- REQUIREMENT: Once you reach the line holding "räfte für Arbeitssicherheit", write out that line and every later one exactly, ending with the last line of the data; write nothing else.
○ ○ ○
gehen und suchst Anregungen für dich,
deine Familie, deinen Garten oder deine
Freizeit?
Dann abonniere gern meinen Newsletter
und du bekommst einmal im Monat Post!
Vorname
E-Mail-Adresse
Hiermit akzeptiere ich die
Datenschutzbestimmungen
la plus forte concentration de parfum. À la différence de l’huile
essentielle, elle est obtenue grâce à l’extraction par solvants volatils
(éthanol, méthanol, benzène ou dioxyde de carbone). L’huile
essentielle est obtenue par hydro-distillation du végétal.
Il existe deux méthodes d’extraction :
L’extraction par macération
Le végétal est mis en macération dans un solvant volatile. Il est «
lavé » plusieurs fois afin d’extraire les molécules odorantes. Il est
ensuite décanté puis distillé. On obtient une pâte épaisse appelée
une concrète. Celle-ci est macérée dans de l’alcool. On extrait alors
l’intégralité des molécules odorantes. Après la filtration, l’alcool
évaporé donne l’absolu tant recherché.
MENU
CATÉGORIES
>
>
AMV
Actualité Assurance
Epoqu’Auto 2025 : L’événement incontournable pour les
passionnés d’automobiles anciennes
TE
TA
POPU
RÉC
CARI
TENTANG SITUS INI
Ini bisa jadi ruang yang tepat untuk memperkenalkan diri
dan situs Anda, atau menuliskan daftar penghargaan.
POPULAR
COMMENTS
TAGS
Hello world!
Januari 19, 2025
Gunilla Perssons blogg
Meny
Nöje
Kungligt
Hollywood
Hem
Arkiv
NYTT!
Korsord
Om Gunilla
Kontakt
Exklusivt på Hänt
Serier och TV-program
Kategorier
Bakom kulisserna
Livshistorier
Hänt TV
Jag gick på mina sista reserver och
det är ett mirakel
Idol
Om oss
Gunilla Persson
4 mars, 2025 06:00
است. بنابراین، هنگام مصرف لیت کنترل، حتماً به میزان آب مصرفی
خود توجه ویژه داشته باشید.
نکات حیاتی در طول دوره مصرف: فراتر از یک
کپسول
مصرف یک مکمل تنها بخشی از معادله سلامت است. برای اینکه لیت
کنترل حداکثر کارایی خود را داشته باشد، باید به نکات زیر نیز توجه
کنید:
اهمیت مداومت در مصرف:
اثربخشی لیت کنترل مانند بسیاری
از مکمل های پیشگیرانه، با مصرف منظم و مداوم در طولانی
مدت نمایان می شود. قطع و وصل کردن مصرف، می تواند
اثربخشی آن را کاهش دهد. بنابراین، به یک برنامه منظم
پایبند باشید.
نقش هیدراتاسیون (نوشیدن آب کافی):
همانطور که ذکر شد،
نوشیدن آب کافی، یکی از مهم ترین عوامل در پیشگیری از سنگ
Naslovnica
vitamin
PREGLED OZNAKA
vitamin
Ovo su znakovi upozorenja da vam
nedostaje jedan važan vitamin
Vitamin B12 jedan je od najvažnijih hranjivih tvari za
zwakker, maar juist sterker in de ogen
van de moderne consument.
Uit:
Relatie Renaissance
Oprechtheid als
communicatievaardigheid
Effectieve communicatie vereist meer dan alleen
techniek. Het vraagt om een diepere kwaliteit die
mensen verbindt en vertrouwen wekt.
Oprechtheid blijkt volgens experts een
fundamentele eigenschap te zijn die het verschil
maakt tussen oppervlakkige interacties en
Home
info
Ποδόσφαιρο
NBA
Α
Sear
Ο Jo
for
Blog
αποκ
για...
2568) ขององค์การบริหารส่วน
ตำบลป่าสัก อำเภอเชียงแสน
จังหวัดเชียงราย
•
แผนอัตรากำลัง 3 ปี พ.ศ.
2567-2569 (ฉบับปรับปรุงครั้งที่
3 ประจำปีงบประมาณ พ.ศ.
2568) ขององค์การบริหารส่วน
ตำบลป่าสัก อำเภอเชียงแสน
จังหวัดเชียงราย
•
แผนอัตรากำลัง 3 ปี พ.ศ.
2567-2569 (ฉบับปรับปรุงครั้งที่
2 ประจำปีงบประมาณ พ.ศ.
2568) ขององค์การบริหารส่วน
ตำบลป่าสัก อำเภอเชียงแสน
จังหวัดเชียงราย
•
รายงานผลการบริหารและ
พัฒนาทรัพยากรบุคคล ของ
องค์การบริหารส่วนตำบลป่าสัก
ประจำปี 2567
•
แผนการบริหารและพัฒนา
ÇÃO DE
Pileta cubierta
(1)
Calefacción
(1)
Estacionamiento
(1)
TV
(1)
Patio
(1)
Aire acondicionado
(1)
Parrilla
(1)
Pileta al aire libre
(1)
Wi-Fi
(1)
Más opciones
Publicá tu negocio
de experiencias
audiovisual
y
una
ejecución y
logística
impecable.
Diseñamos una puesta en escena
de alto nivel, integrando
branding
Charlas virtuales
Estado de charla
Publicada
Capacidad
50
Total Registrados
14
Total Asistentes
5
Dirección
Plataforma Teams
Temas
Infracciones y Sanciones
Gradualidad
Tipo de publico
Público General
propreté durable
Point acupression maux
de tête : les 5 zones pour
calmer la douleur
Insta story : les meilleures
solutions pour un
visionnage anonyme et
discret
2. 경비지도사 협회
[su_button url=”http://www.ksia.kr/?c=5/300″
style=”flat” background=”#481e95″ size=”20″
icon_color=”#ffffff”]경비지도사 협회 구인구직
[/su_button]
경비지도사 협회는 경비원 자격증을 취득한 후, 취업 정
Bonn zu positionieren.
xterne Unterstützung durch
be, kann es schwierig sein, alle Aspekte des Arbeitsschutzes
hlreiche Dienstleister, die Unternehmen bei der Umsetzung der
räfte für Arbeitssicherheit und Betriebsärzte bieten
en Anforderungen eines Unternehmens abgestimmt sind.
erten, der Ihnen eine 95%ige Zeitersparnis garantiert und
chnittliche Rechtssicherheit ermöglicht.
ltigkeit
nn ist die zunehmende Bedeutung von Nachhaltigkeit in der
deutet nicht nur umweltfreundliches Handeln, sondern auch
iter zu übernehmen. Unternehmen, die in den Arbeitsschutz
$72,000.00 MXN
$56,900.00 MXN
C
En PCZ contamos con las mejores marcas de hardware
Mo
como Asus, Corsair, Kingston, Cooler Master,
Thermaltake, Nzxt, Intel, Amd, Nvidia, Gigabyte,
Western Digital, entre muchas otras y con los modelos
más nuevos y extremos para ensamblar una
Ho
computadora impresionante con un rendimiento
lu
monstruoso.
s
○ ○ ○
- ANSWER TO THIS PROBLEM:
räfte für Arbeitssicherheit und Betriebsärzte bieten
en Anforderungen eines Unternehmens abgestimmt sind.
erten, der Ihnen eine 95%ige Zeitersparnis garantiert und
chnittliche Rechtssicherheit ermöglicht.
ltigkeit
nn ist die zunehmende Bedeutung von Nachhaltigkeit in der
deutet nicht nur umweltfreundliches Handeln, sondern auch
iter zu übernehmen. Unternehmen, die in den Arbeitsschutz
$72,000.00 MXN
$56,900.00 MXN
C
En PCZ contamos con las mejores marcas de hardware
Mo
como Asus, Corsair, Kingston, Cooler Master,
Thermaltake, Nzxt, Intel, Amd, Nvidia, Gigabyte,
Western Digital, entre muchas otras y con los modelos
más nuevos y extremos para ensamblar una
Ho
computadora impresionante con un rendimiento
lu
monstruoso.
s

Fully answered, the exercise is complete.